A lot of sites disallow crawling of JavaScript & CSS for historical reasons that are generally no longer relevant. If your JavaScript or CSS files significantly affect the content or layout of the page, we recommend allowing us to crawl them, so that we can use that additional information to show your site for queries that match content which isn't directly in your HTML responses. While unrobotting that content would make things easier for our algorithms to pick up, it would be incorrect to say that not allowing crawling would automatically trigger our quality algorithms to view your site negatively. 

For more information about our quality algorithms (which, for the moment, isn't negatively affecting your site), I'd recommend reviewing http://googlewebmastercentral.blogspot.ch/2011/05/more-guidance-on-building-high-quality.html  

Hope that helps!
John
Re: Google is Blocking their js in Robots.txt But Tell Us Not To. PamS1234 6/24/14 8:59 AM
Hi John,

Thanks for taking the time to look at that for me. We did actually have our js/css blocked via our robots.txt and I unblocked them last week. I don't mind being as transparent as possible with our site when it comes to crawling, I was more concerned about duplicate content issues, etc.Hence why a lot of disallows. 

I would like to ask if 'where' the site is hosted plays a role at all? We also noticed that since we moved this site to a Amazon server VPS, the site appears to have taken an initial drop in rankings. We were expecting a slight drop, but we did not see it recover like we were hoping. We had set in place all the 301s for the move, etc. I was thinking maybe a server configuration setting or something else might be hindering the crawl or other factors that might be causing issues.  

So what ets was saying on his evaluation holds true or you are feeling it is mostly the back links?

Thanks again for all your help. I do greatly appreciate it.


 
Re: Google is Blocking their js in Robots.txt But Tell Us Not To. ets 6/24/14 9:36 AM
So what ets was saying on his evaluation holds true or you are feeling it is mostly the back links?

I think you can be 1,000,000% confident that if John tells you it's the links, it's the links. So that's definitely your priority. I didn't examine the backlink issue because you'd already flagged it as a known problem. John has given a fairly clear steer that Panda is not your problem right now - so you can take what I said with a large pinch of salt. Even so, cleaning and tightening up your content/indexing is never a bad idea... and I think addressing some of the issues I raised (like the blocked files in robots.txt, the PDFs, and the URL parameters) is a good idea in the long run. But don't let it distract you from link cleaning.

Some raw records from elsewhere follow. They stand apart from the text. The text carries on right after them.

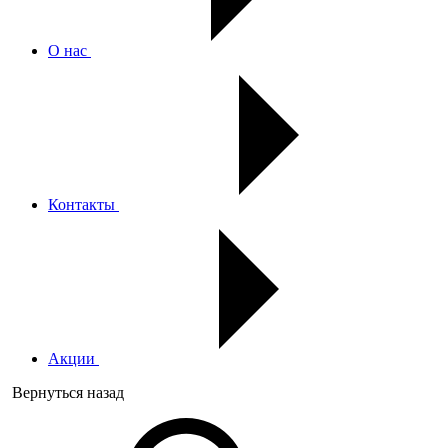
О нас
Контакты
Акции
Вернуться назад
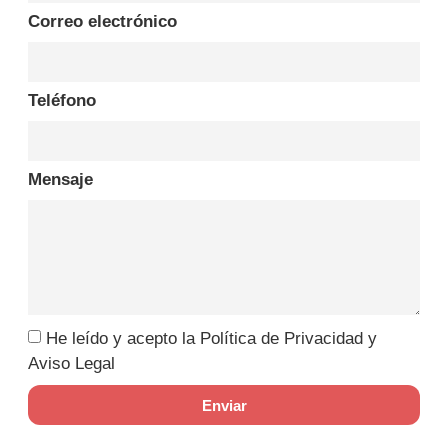
Correo electrónico
Teléfono
Mensaje
He leído y acepto la Política de Privacidad y
Aviso Legal
Enviar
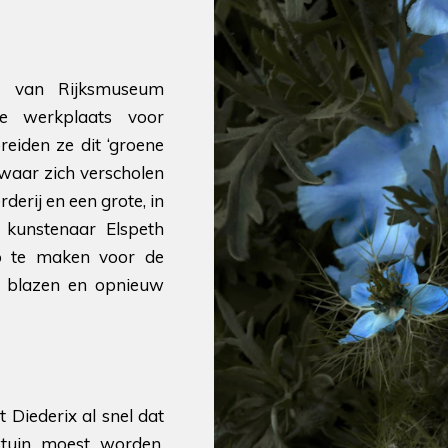
n van Rijksmuseum
e werkplaats voor
eiden ze dit ‘groene
 waar zich verscholen
erij en een grote, in
 kunstenaar Elspeth
p te maken voor de
te blazen en opnieuw
Diederix al snel dat
tuin moest worden.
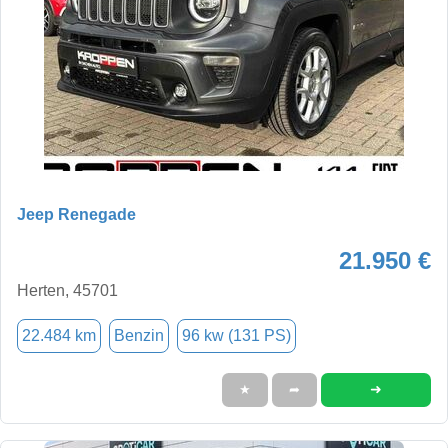
Jeep Renegade
21.950 €
Herten, 45701
22.484 km
Benzin
96 kw (131 PS)
➜
★
➦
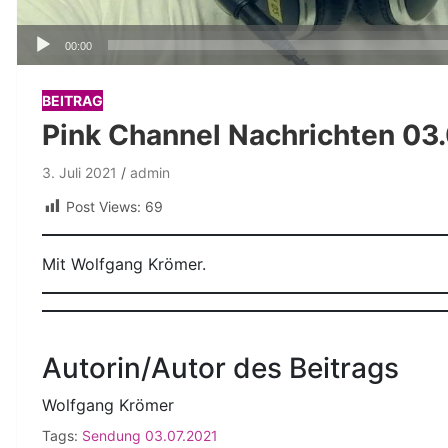
Audio-
00:00
Player
BEITRAG
Pink Channel Nachrichten 03
3. Juli 2021
admin
Post Views:
69
Mit Wolfgang Krömer.
Autorin/Autor des Beitrags
Wolfgang Krömer
Tags:
Sendung 03.07.2021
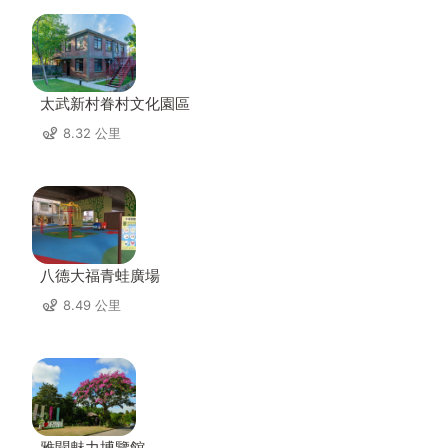
太武新村眷村文化園區
8.32 公里
八德大福青蛙廣場
8.49 公里
雅聞魅力博覽館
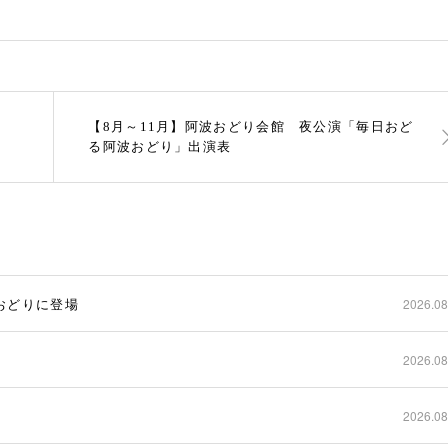
【8月～11月】阿波おどり会館 夜公演「毎日おど
る阿波おどり」出演表
波おどりに登場
2026.08
2026.08
2026.08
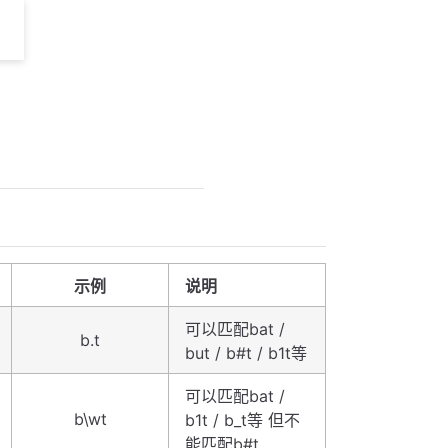
示例
说明
可以匹配bat /
b.t
but / b#t / b1t等
可以匹配bat /
b\wt
b1t / b_t等 但不
能匹配b#t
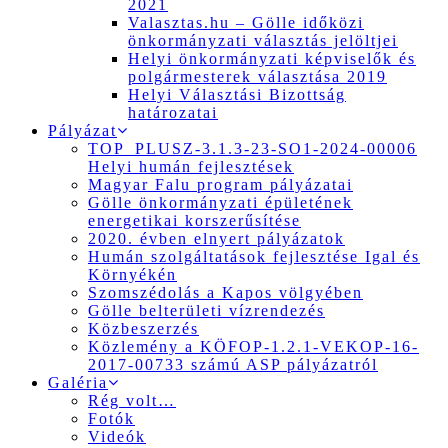
2021
Valasztas.hu – Gölle időközi
önkormányzati választás jelöltjei
Helyi önkormányzati képviselők és
polgármesterek választása 2019
Helyi Választási Bizottság
határozatai
Pályázat
TOP_PLUSZ-3.1.3-23-SO1-2024-00006
Helyi humán fejlesztések
Magyar Falu program pályázatai
Gölle önkormányzati épületének
energetikai korszerűsítése
2020. évben elnyert pályázatok
Humán szolgáltatások fejlesztése Igal és
Környékén
Szomszédolás a Kapos völgyében
Gölle belterületi vízrendezés
Közbeszerzés
Közlemény a KÖFOP-1.2.1-VEKOP-16-
2017-00733 számú ASP pályázatról
Galéria
Rég volt…
Fotók
Videók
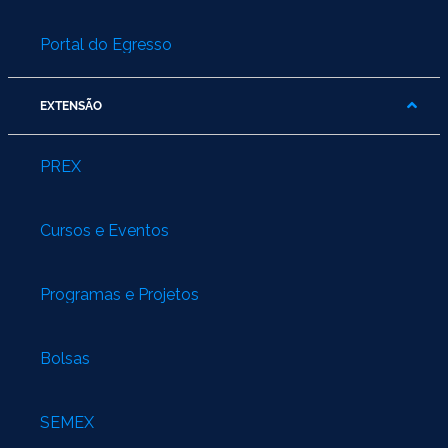
Portal do Egresso
EXTENSÃO
PREX
Cursos e Eventos
Programas e Projetos
Bolsas
SEMEX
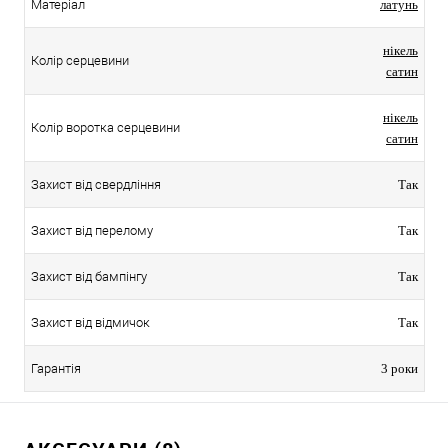
Матеріал
латунь
нікель
Колір серцевини
сатин
нікель
Колір воротка серцевини
сатин
Захист від свердління
Так
Захист від перелому
Так
Захист від бампінгу
Так
Захист від відмичок
Так
Гарантія
3 роки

Where the site is hosted doesn't play a role beyond any performance impact. You refer there to possible crawl issues - and that's where looking at the indexing can help. Because you clearly have a lot of URLs indexed twice (some blocked with query strings in robots.txt), which means you probably have a lot of unnecessary crawling as well. If the URL parameters were specified correctly, your crawling would be far more efficient.